Exercise material:
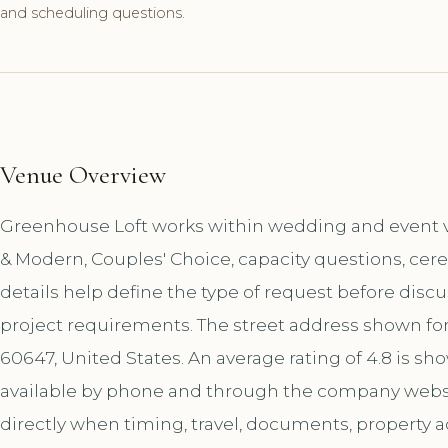
and scheduling questions.
Venue Overview
Greenhouse Loft works within wedding and event ve
& Modern, Couples' Choice, capacity questions, cer
details help define the type of request before disc
project requirements. The street address shown for
60647, United States. An average rating of 4.8 is s
available by phone and through the company websi
directly when timing, travel, documents, property a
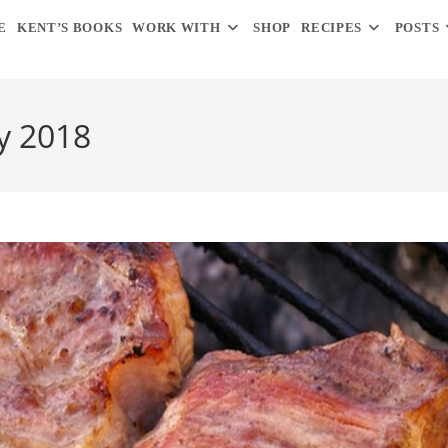
E
KENT’S BOOKS
WORK WITH
SHOP
RECIPES
POSTS
y 2018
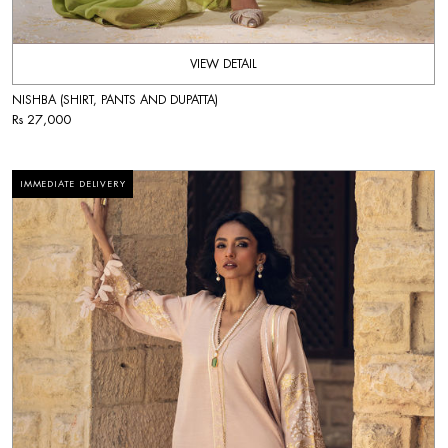
VIEW DETAIL
NISHBA (SHIRT, PANTS AND DUPATTA)
Rs 27,000
IMMEDIATE DELIVERY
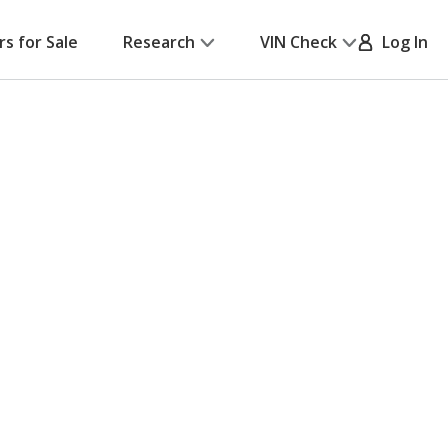
rs for Sale
Research
VIN Check
Log In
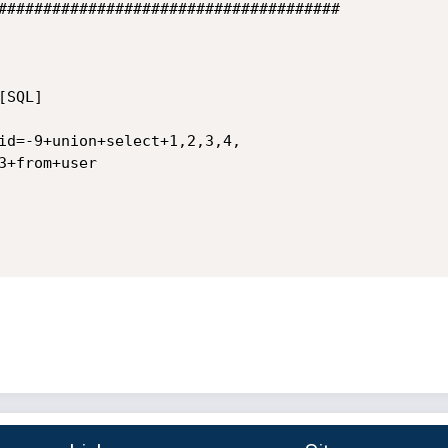
######################################

SQL]

id=-9+union+select+1,2,3,4,

+from+user
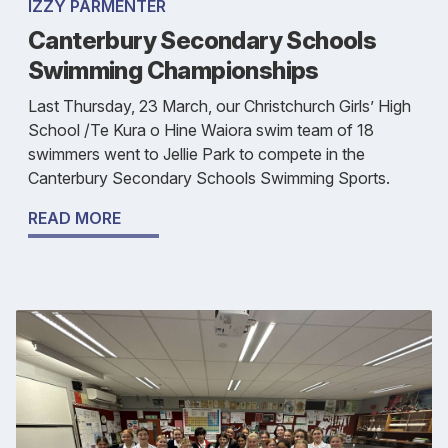
IZZY PARMENTER
Canterbury Secondary Schools
Swimming Championships
Last Thursday, 23 March, our Christchurch Girls’ High
School /Te Kura o Hine Waiora swim team of 18
swimmers went to Jellie Park to compete in the
Canterbury Secondary Schools Swimming Sports.
READ MORE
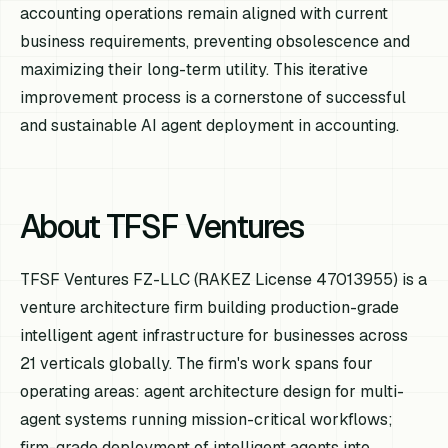
accounting operations remain aligned with current
business requirements, preventing obsolescence and
maximizing their long-term utility. This iterative
improvement process is a cornerstone of successful
and sustainable AI agent deployment in accounting.
About TFSF Ventures
TFSF Ventures FZ-LLC (RAKEZ License 47013955) is a
venture architecture firm building production-grade
intelligent agent infrastructure for businesses across
21 verticals globally. The firm's work spans four
operating areas: agent architecture design for multi-
agent systems running mission-critical workflows;
firm-grade deployment of intelligent agents into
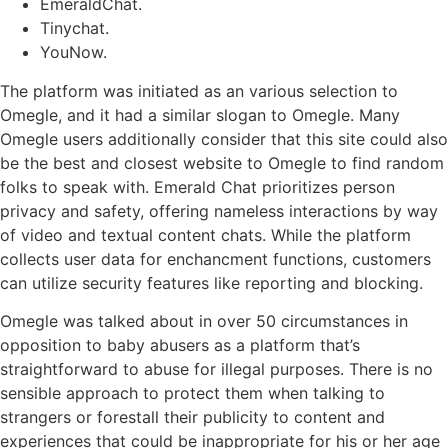
EmeraldChat.
Tinychat.
YouNow.
The platform was initiated as an various selection to
Omegle, and it had a similar slogan to Omegle. Many
Omegle users additionally consider that this site could also
be the best and closest website to Omegle to find random
folks to speak with. Emerald Chat prioritizes person
privacy and safety, offering nameless interactions by way
of video and textual content chats. While the platform
collects user data for enchancment functions, customers
can utilize security features like reporting and blocking.
Omegle was talked about in over 50 circumstances in
opposition to baby abusers as a platform that’s
straightforward to abuse for illegal purposes. There is no
sensible approach to protect them when talking to
strangers or forestall their publicity to content and
experiences that could be inappropriate for his or her age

Problem requirements: Could you find every line in the records above that contains the word "deployment" and copy it?

Problem solution:
and sustainable AI agent deployment in accounting.
firm-grade deployment of intelligent agents into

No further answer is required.